Imagem ilustrativa. Foto: Pixabay.

Estamos a cerca de um ano e meio experimentando uma das maiores crises econômicas da história. A crise da Covid-19 trouxe um desafio sem precedentes para a economia global: isolar não apenas doentes, mas também a população saudável e restringir a operação de diversas atividades econômicas. Inevitavelmente, as medidas para contenção do contágio do coronavírus criou um sério problema de solvência e liquidez para as empresas. 

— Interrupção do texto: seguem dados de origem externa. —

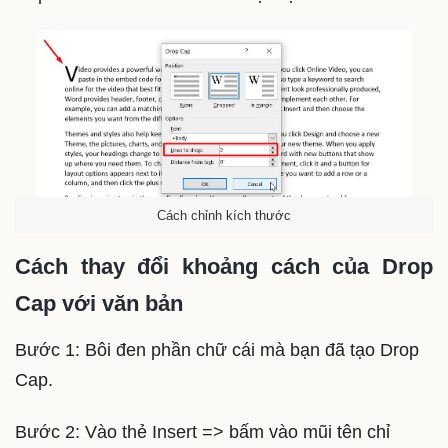
Cách chỉnh kích thước
Cách thay đổi khoảng cách của Drop
Cap với văn bản
Bước 1: Bôi đen phần chữ cái mà bạn đã tạo Drop
Cap.
Bước 2: Vào thẻ Insert => bấm vào mũi tên chỉ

Do dia para noite grande parte das empresas viram o fluxo de seus recebimentos caírem drasticamente, enquanto a maior parte de suas obrigações continuavam precisando ser cumpridas. Consequentemente, os gestores das empresas mais afetadas pelas medidas de restrição a atividade econômica precisaram tomar ações emergenciais para sobreviverem. Demissões, corte de custos e despesas, liquidação de ativos e empréstimos foram algumas das medidas tomadas por diversas corporações para sobreviver a crise da Covid-19.

Diante deste cenário perturbador, de queda abrupta da atividade econômica e da perspectiva que problemas sociais sérios poderiam emergir, a maioria dos governos ao redor do mundo também precisaram tomar medidas emergenciais para não entrarem em uma depressão econômica e passarem a enfrentar um caos social, com milhões de pessoas sofrendo com a fome e a miséria.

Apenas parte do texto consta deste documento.